DISPOSITIONS GÉNÉRALES CONCERNANT L'ENTRÉE ET LE SÉJOUR DES ÉTRANGERS AU RWANDA.
Article 1.
Sont considérés comme étrangers au regard de la présente loi, tous individus qui n'ont pas la nationalité rwandaise, soit qu'ils aient une nationalité étrangère, soit qu'ils n'aient pas de nationalité connue.
Les étrangers sont, en ce qui concerne leur séjour au Rwanda soumis aux dispositions du présent texte, sous réserve des conventions internationales ou des lois ou règlements spéciaux y apportant dérogation.
Les dispositions qui suivent ne sont pas applicables aux agents diplomatiques, aux consuls de carrière et au personnel régulier de l'Organisation des Nations Unies.

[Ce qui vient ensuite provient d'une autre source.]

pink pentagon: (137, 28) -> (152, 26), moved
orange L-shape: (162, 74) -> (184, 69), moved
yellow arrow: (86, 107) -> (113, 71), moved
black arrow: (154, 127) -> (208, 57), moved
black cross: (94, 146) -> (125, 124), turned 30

Toutefois, un arrêté du Ministre de l'Intérieur fixera les modalités de délivrance, titre gratuit, d'une carte d'identité diplomatique aux agents des missions diplomatiques se trouvant en poste au Rwanda, ainsi que, éventuellement, aux membres de leur famille.
Article 2.
Tout étranger doit, pour pouvoir entrer au Rwanda, être muni des documents et visas exigés par les conventions internationales et les règlements en vigueur et produire notamment:
1)Un passeport visé par l'Ambassade Rwandaise ou l'autorité diplomatique ou consulaire habilitée à cet effet, du lieu de départ; dans le cas où aucun représentant de la République Rwandaise n'existerait pas dans le pays de départ, le visa devra être demandé directement au Ministre de l'Intérieur du Gouvernement Rwandais. A l'intérieur de la République, les visas sont délivrés par le Ministre de l'Intérieur ou ses délégués;
2)Un extrait du casier judiciaire ou, si la législation de leur pays d'origine ne prévoit pas la délivrance d'un tel document, un certificat de bonnes vie et moeurs ou de non condamnation à une peine privative de liberté ou toute pièce officielle pouvant en tenir lieu; le certificat ou la pièce officielle susmentionnés devant être apostillés par l'autorité diplomatique ou consulaire appelée à délivrer le visa d'entrée, et avoir moins de trois mois de date au moment du visa;
3)Les certificats médicaux de vaccination prescrits par les conventions internationales et établis soit d'après le modèle adopté par l'Organisation Mondiale de la Santé, soit selon les dispositions édictées par le Ministre de la Santé Publique.
Le Ministre de l'Intérieur, pourra dans la mesure qu'il jugera utile, exempter des prescriptions du présent article et faire bénéficier d'un régime spécial d'entrée et de séjour au Rwanda:
a)les catégories de personnes qu'il déterminera;
b)les membres des équipages des aéronefs.
Article 3.
Les citoyens rwandais, de quelque région qu'ils viennent, ainsi que les membres de leur famille, sont admis à rentrer au Rwanda, sans autre formalité que la production d'un passeport national ou d'un document tenant lieu de passeport et sous réserve de l'application des mesures de police sanitaire internationales ou nationales.
Article 4.
Les mêmes facilités d'entrée au Rwanda que celles prévues à l'article 3, sont accordées aux étrangers qui résident en permanence au Rwanda, ainsi qu'aux membres de leur famille, dans le cas où ils se trouvent en possession d'un permis de retour émanant du Ministre de l'Intérieur ou de son délégué.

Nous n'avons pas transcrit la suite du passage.